From the material below, reproduce exactly the stretch of lines that begins with the line holding "Похожие товары" and ends with the line holding "t Acentası olan", skipping the pictures.
::: Data to examine :::
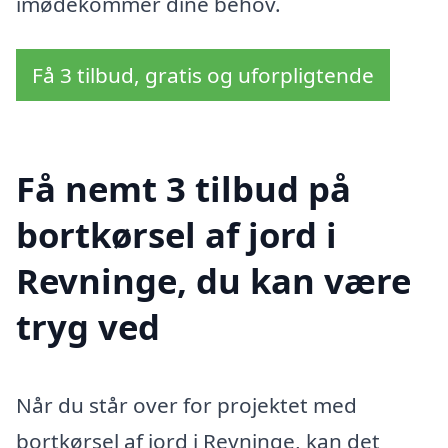
imødekommer dine behov.
Få 3 tilbud, gratis og uforpligtende
Få nemt 3 tilbud på
bortkørsel af jord i
Revninge, du kan være
tryg ved
Når du står over for projektet med
bortkørsel af jord i Revninge, kan det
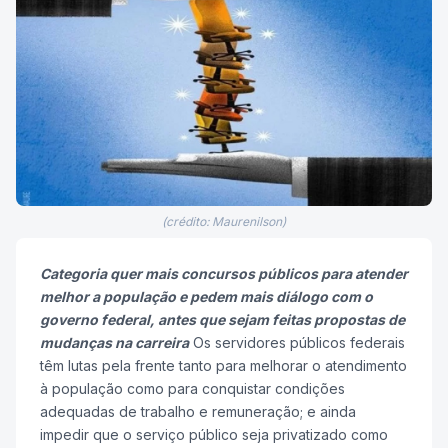
(crédito: Maurenilson)
Categoria quer mais concursos públicos para atender
melhor a população e pedem mais diálogo com o
governo federal, antes que sejam feitas propostas de
mudanças na carreira
Os servidores públicos federais
têm lutas pela frente tanto para melhorar o atendimento
à população como para conquistar condições
adequadas de trabalho e remuneração; e ainda
impedir que o serviço público seja privatizado como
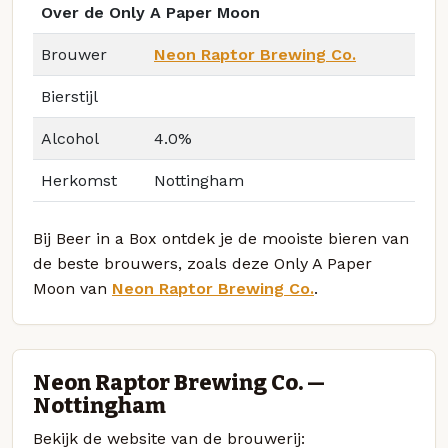
Over de Only A Paper Moon
Brouwer
Neon Raptor Brewing Co.
Bierstijl
Alcohol
4.0%
Herkomst
Nottingham
Bij Beer in a Box ontdek je de mooiste bieren van
de beste brouwers, zoals deze Only A Paper
Moon van
Neon Raptor Brewing Co.
.
Neon Raptor Brewing Co. —
Nottingham
Bekijk de website van de brouwerij:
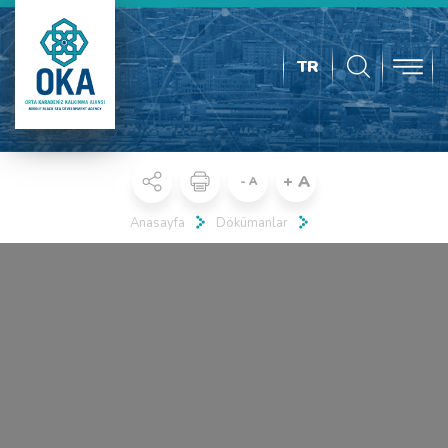
TR
+ A
- A
Anasayfa
Dökümanlar
Real 3D Flipbook has lightbox feature - book can be displayed in the
same page with lightbox effect.
Click on a book cover to start reading.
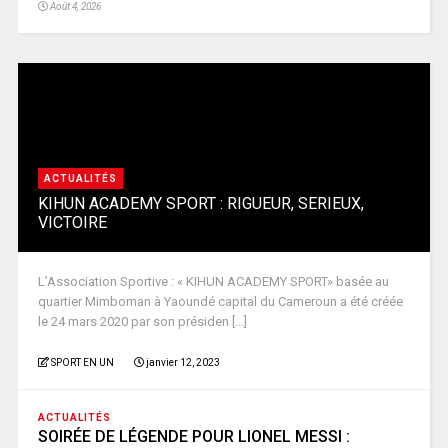
Août 4, 2026
ACTUALITÉS
KIHUN ACADEMY SPORT : RIGUEUR, SERIEUX,
VICTOIRE
L’Association Sportive : « KIHUN ACADEMY SPORT» basée au
quartier Mimboman à Yaoundé capital du Cameroun a été créée
le 24 mars 2020 par son présiden [...]
SPORT EN UN
janvier 12, 2023
ACTUALITÉS
SOIRÉE DE LÉGENDE POUR LIONEL MESSI :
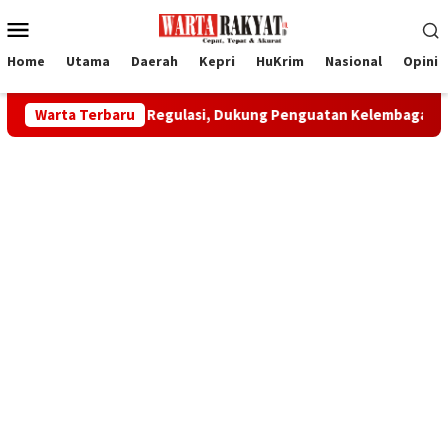
Loncat
Menu
ke
Mobile
konten
Home
Utama
Daerah
Kepri
HuKrim
Nasional
Opini
al Patuh Regulasi, Dukung Penguatan Kelembagaan FTZ Karimun
Warta Terbaru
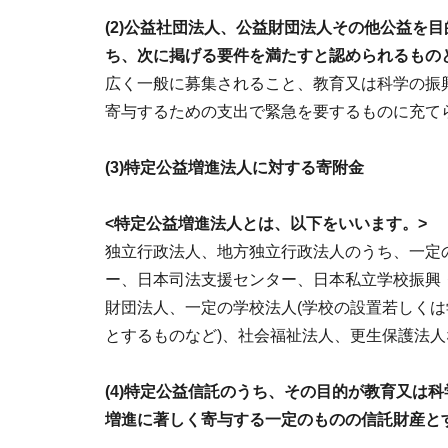
(2)公益社団法人、公益財団法人その他公益を
ち、次に掲げる要件を満たすと認められるもの
広く一般に募集されること、教育又は科学の振
寄与するための支出で緊急を要するものに充て
(3)特定公益増進法人に対する寄附金
<特定公益増進法人とは、以下をいいます。>
独立行政法人、地方独立行政法人のうち、一定
ー、日本司法支援センター、日本私立学校振興
財団法人、一定の学校法人(学校の設置若しく
とするものなど)、社会福祉法人、更生保護法人
(4)特定公益信託のうち、その目的が教育又は
増進に著しく寄与する一定のものの信託財産と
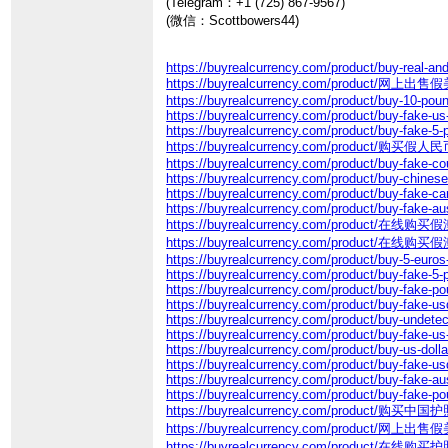
(Telegram：+1 (725) 867-9567)
(微信：Scottbowers44)
https://buyrealcurrency.com/product/buy-real-an
https://buyrealcurrency.com/product/网上
https://buyrealcurrency.com/product/buy-10-poun
https://buyrealcurrency.com/product/buy-fake-us-
https://buyrealcurrency.com/product/buy-fake-5-
https://buyrealcurrency.com/product/购买假人民
https://buyrealcurrency.com/product/buy-fake-coun
https://buyrealcurrency.com/product/buy-chines
https://buyrealcurrency.com/product/buy-fake-ca
https://buyrealcurrency.com/product/buy-fake-aust
https://buyrealcurrency.com/product/在线购买
https://buyrealcurrency.com/product/在线购买
https://buyrealcurrency.com/product/buy-5-euros
https://buyrealcurrency.com/product/buy-fake-5-
https://buyrealcurrency.com/product/buy-fake-po
https://buyrealcurrency.com/product/buy-fake-us
https://buyrealcurrency.com/product/buy-undetec
https://buyrealcurrency.com/product/buy-fake-us-
https://buyrealcurrency.com/product/buy-us-dolla
https://buyrealcurrency.com/product/buy-fake-us
https://buyrealcurrency.com/product/buy-fake-aust
https://buyrealcurrency.com/product/buy-fake-po
https://buyrealcurrency.com/product/购买中国护
https://buyrealcurrency.com/product/网上
https://buyrealcurrency.com/product/在线购买护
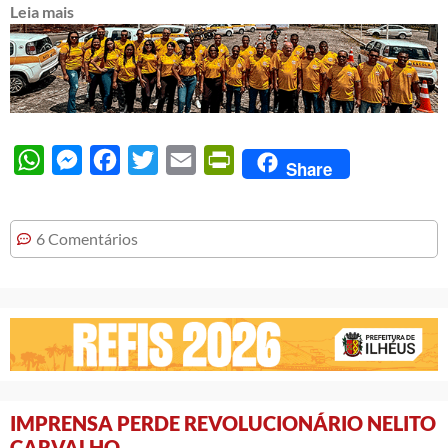
Leia mais
WhatsApp
Messenger
Facebook
Twitter
Email
PrintFriendly
Share
6 Comentários
IMPRENSA PERDE REVOLUCIONÁRIO NELITO
CARVALHO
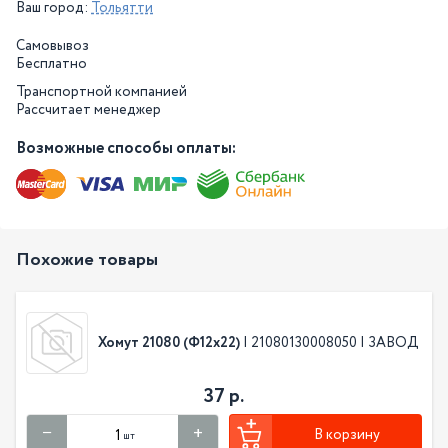
Ваш город:
Тольятти
Самовывоз
Бесплатно
Транспортной компанией
Рассчитает менеджер
Возможные способы оплаты:
Похожие товары
Хомут 21080 (Ф12х22)
| 21080130008050 | ЗАВОД
37 р.
В корзину
шт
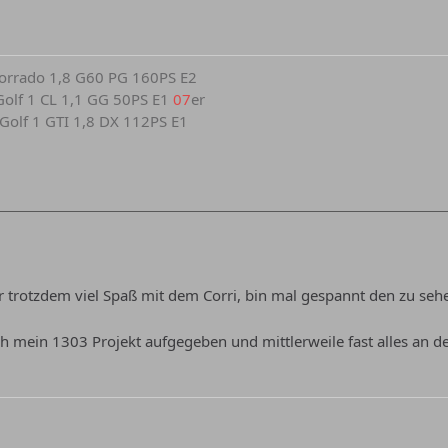
 Corrado 1,8 G60 PG 160PS E2
r Golf 1 CL 1,1 GG 50PS E1
07
er
r Golf 1 GTI 1,8 DX 112PS E1
ber trotzdem viel Spaß mit dem Corri, bin mal gespannt den zu se
uch mein 1303 Projekt aufgegeben und mittlerweile fast alles an de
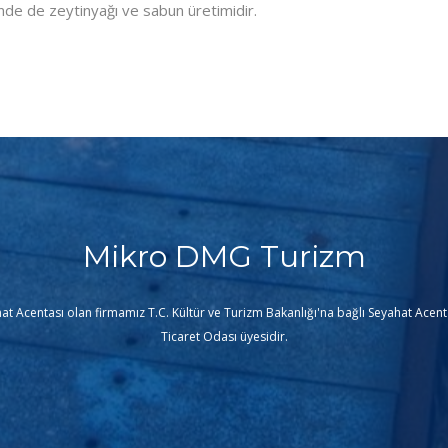
erinde de zeytinyağı ve sabun üretimidir.
Mikro DMG Turizm
t Acentası olan firmamız T.C. Kültür ve Turizm Bakanlığı'na bağlı Seyahat Acenta
Ticaret Odası üyesidir.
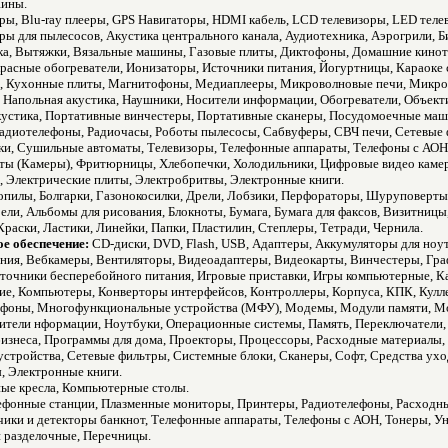
Шины.
ры, Blu-ray плееры, GPS Навигаторы, HDMI кабель, LCD телевизоры, LED теле
ы для пылесосов, Акустика центрального канала, Аудиотехника, Аэрогрили, 
а, Вытяжки, Вязальные машины, Газовые плиты, Диктофоны, Домашние кинот
асные обогреватели, Ионизаторы, Источники питания, Йогуртницы, Караоке 
, Кухонные плиты, Магнитофоны, Медиаплееры, Микроволновые печи, Микро
Напольная акустика, Наушники, Носители информации, Обогреватели, Объекти
кустика, Портативные винчестеры, Портативные сканеры, Посудомоечные маш
адиотелефоны, Радиочасы, Роботы пылесосы, Сабвуферы, СВЧ печи, Сетевые
, Сушильные автоматы, Телевизоры, Телефонные аппараты, Телефоны с АОН, Т
аты (Камеры), Фритюрницы, Хлебопечки, Холодильники, Цифровые видео каме
, Электрические плиты, Электробритвы, Электронные книги.
опилы, Болгарки, Газонокосилки, Дрели, Лобзики, Перфораторы, Шуруповерты
ели, Альбомы для рисования, Блокноты, Бумага, Бумага для факсов, Визитниц
раски, Ластики, Линейки, Папки, Пластилин, Степлеры, Тетради, Чернила.
е обеспечение:
CD-диски, DVD, Flash, USB, Адаптеры, Аккумуляторы для ноу
ания, Вебкамеры, Вентиляторы, Видеоадаптеры, Видеокарты, Винчестеры, Гра
сточники бесперебойного питания, Игровые приставки, Игры компьютерные, К
е, Компьютеры, Конверторы интерфейсов, Контроллеры, Корпуса, КПК, Кулл
фоны, Многофункциональные устройства (МФУ), Модемы, Модули памяти, Мо
ители нформации, Ноутбуки, Операционные системы, Память, Переключатели,
изнеса, Программы для дома, Проекторы, Процессоры, Расходные материалы, 
стройства, Сетевые фильтры, Системные блоки, Сканеры, Софт, Средства уход
 Электронные книги.
ые кресла, Компьютерные столы.
фонные станции, Плазменные мониторы, Принтеры, Радиотелефоны, Расходны
тчики и детекторы банкнот, Телефонные аппараты, Телефоны с АОН, Тонеры, У
 разделочные, Перечницы.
:::
Answer section —
Похожие товары
Хомут 21080 (Ф12х22)
| 21080130008050 | ЗАВОД
37 р.
В корзину
шт
 Corrado 1,8 G60 PG 160PS E2
r Golf 1 CL 1,1 GG 50PS E1
07
er
r Golf 1 GTI 1,8 DX 112PS E1
ber trotzdem viel Spaß mit dem Corri, bin mal gespannt den zu se
uch mein 1303 Projekt aufgegeben und mittlerweile fast alles an de
erinde de zeytinyağı ve sabun üretimidir.
Mikro DMG Turizm
t Acentası olan firmamız T.C. Kültür ve Turizm Bakanlığı'na bağlı Seyahat Acenta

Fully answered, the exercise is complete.